What is the max / preferred wire gauge?

Thanks

If you use banana plugs, it would be the limit on the plug.


@jgatie thanks, good point. I wonder what better raw wire or banana plug


https://support.sonos.com/s/article/4764?language=en_US

 

Distance is a big factor.  Also make sure the wire you get is rated for in wall use.


I prefer banana plugs and reasonably sized wire. If you go with over-sized or stiff wire a short piece of reasonable size and flexibility helps either connection method.

Fat wire directly into the Amp’s jacks is begging for a broken jack.

Too small wire hurts the sound, to fat is just wasted money.


@Stanley_4 thanks

I am thinking 14gauge . I have to go about 30 ft
I am thinking something like this
https://www.mediabridgeproducts.com/product/4-conductor-speaker-wire-99-oxygen-free-copper-etl-listed-cl2-rated-for-in-wall-use-14-gauge-100-feet/

alt
hough this is out of stock


14 should be fine, more than big enough to supply full power to the speakers and small enough to be flexible.

Your link was to four conductor cable, that can work if you run to the first speaker and terminate one pair there while taking the cable to the other speaker and terminating the other pair there.
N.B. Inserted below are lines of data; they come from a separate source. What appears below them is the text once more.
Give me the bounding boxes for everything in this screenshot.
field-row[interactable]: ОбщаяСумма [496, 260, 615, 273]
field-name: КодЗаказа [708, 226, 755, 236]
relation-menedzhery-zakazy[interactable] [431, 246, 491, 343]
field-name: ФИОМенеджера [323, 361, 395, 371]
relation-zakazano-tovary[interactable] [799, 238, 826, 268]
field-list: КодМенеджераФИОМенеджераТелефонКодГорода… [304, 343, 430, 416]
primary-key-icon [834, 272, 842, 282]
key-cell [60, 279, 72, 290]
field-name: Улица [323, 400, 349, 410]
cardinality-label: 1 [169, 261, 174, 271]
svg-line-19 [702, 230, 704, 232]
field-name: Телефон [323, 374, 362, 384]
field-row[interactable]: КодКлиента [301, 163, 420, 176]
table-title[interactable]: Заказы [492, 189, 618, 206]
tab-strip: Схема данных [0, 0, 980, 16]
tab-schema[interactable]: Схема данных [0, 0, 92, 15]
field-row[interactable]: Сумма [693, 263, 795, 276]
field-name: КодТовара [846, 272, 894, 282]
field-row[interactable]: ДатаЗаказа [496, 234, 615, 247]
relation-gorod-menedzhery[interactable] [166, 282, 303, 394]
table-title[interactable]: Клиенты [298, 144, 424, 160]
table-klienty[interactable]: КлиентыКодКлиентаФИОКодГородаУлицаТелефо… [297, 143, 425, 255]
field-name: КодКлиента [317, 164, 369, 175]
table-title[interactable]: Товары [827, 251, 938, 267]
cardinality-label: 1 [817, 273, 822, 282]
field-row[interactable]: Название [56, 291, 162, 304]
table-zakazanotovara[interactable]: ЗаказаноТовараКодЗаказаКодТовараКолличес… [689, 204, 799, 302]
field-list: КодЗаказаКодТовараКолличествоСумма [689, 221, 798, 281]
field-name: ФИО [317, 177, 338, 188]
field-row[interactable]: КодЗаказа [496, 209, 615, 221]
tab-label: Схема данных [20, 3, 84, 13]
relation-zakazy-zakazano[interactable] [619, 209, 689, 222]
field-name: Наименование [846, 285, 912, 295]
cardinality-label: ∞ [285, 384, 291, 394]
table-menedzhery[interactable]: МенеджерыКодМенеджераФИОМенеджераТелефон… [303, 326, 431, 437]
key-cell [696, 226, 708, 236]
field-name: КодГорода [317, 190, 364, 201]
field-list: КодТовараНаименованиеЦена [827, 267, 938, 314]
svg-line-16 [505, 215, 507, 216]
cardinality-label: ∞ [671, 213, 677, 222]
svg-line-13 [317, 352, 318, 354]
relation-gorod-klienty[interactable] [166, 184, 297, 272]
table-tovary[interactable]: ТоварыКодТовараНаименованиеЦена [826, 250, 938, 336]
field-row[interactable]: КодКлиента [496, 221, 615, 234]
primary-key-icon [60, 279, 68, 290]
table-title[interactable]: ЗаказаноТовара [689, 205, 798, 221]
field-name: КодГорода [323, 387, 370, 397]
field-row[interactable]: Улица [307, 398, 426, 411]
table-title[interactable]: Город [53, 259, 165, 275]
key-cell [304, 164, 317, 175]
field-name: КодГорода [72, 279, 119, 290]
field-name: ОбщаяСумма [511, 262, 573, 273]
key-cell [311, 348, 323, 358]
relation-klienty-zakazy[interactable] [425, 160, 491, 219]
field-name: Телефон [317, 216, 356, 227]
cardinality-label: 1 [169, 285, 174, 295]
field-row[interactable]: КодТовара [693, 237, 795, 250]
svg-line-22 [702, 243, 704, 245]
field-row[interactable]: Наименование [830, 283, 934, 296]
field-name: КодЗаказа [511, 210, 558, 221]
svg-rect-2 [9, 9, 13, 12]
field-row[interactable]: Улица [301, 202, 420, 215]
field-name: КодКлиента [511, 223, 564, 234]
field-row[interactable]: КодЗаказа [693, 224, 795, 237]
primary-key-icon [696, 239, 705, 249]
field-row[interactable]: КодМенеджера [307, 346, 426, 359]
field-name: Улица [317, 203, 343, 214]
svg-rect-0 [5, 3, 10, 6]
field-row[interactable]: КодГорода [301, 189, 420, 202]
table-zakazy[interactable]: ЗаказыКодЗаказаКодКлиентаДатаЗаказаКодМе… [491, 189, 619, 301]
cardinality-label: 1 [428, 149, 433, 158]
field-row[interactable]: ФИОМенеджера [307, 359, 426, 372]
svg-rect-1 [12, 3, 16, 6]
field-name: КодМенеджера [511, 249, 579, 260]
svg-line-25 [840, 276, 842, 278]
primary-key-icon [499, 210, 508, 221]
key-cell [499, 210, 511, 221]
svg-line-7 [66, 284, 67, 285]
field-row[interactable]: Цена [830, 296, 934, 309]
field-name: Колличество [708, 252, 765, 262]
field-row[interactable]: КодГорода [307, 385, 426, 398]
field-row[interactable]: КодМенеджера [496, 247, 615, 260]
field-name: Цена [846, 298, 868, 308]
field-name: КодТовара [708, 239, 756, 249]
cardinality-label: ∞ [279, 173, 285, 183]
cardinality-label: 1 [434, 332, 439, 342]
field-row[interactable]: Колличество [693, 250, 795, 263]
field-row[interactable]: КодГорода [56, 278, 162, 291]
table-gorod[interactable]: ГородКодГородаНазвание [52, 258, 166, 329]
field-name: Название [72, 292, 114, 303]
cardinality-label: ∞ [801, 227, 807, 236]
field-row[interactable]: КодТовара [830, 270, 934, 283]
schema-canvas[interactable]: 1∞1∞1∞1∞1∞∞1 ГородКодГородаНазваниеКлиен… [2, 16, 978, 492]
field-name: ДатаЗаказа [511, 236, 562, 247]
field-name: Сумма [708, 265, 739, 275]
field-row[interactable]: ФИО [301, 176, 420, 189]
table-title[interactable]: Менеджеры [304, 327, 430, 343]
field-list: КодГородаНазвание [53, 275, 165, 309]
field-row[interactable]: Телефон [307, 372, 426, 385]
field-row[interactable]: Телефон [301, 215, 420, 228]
That leaves the first pair unused on the run to the second speaker.

If your locations would be better with individual runs to each speaker single-pair wire would save money.

Make sure to mark both ends of the wires with permanent tags or you or the next guy will have to puzzle out just what is going on.

What I have done is strip an extra foot of wire at the amp end and split the pairs to make the pairing very obvious. A few pieces of shrink tube will make the split both pretty and permanent.


Most 4-conductor wire is color coded.

A common scheme is:

Red: R(+)

Black: R(-)

White: L(+)

Green: L(-)

Two conductor wire should have some sort of scheme to identify the conductors. Sometimes this is very subtle, such as a very small ridge or printing. Other schemes are more obvious, such as a color stripe, larger ridges, or wire plating.

Pick a scheme and stick to it.

#12 wire is usually the largest that will comfortably fit terminals, but in my opinion this starts to get unwieldly. #14 is much friendlier. Stranded is more appropriate for audio than solid wire. However, check to make sure because I’ve seen some speaker terminals (on speakers) that will not accept #12.